Última actualização: 29 Agosto 2010

    segunda-feira, junho 23, 2008

    PPD-PSD-11

    Casamento de D. João I com Phillipa of Lancaster
    Chronique de France et d' Angleterre
    (Jean Wavrin, 15th century)

    Uma mulher na frente política

    De Filipa de Lencastre à vitória de Manuela Ferreira Leite

    Quando vi Manuela Ferreira Leite subir ao palco de onde proferiria o seu discurso de posse, num tom calmo, firme e pedagógico, reparei quão masculina era a composição da generalidade dos órgãos partidários do PSD. Vi a sempre sorridente mas nem por isso menos determinada deputada europeísta Assunção Esteves, descortinei por junto mais três ou quatro personagens femininas, cujos nomes ignoro, e foi tudo! Como é possível que tamanho sexismo persista ainda em organizações cuja razão de ser é a promoção e a garantia da própria essência política da democracia?

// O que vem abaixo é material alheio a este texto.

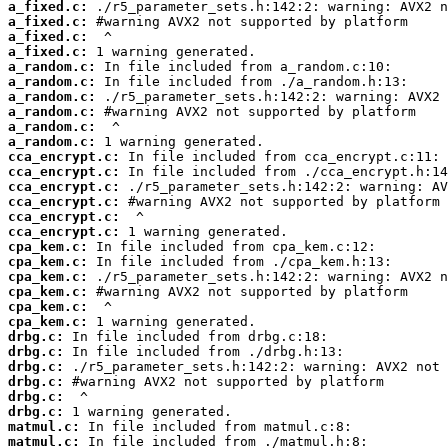
a_fixed.c:
a_fixed.c:
a_fixed.c:
a_fixed.c:
a_random.c:
a_random.c:
a_random.c:
a_random.c:
a_random.c:
a_random.c:
cca_encrypt.c:
cca_encrypt.c:
cca_encrypt.c:
cca_encrypt.c:
cca_encrypt.c:
cca_encrypt.c:
cpa_kem.c:
cpa_kem.c:
cpa_kem.c:
cpa_kem.c:
cpa_kem.c:
cpa_kem.c:
drbg.c:
drbg.c:
drbg.c:
drbg.c:
drbg.c:
drbg.c:
matmul.c:
matmul.c:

    O PS e o Bloco de Esquerda fizeram ultimamente um esforço, eu sei. Mas que dizer do partido que pretende governar o país em 2009? Será possível que até lá nada mude nesta composição troglodita do segundo maior partido português? Então o PSD quer ser o primeiro partido de Portugal sem antes proceder à necessária metamorfose de género na composição das suas principais instâncias de poder? Acha que alguma vez chegará a São Bento de novo sem substituir algumas dezenas dos seus caricatos machos alfa? Estes Chicos espertos são, como toda a gente sabe, incultos, subservientes, ciosos de mordomias e preocupados acima de tudo com a sua medíocre vidinha, futebolística. Não servem rigorosamente para nada a não ser para arrebanhar pontualmente alguns votos para quem mais benesses lhes prometer em cada momento. Será que as elites da Quinta da Marinha, da Foz e de Matosinhos ainda não sabem que o país, em matéria de competência e mérito, mudou de sexo?

    Os resultados de trinta anos de marialvismo político-partidário estão à vista de todos! É tempo de deixar Manuela Ferreira Leite e mais algumas centenas de mulheres competentes e politicamente sábias assumirem uma partilha efectiva na condução dos destinos de Portugal. Voltarei ao tema no fim deste postal de saudação à nova Secretária-Geral do PSD. Mas antes quero sublinhar o que para mim pareceu essencial no discurso de vitória da antiga ministra das finanças, ao encerrar o premonitório congresso de Guimarães.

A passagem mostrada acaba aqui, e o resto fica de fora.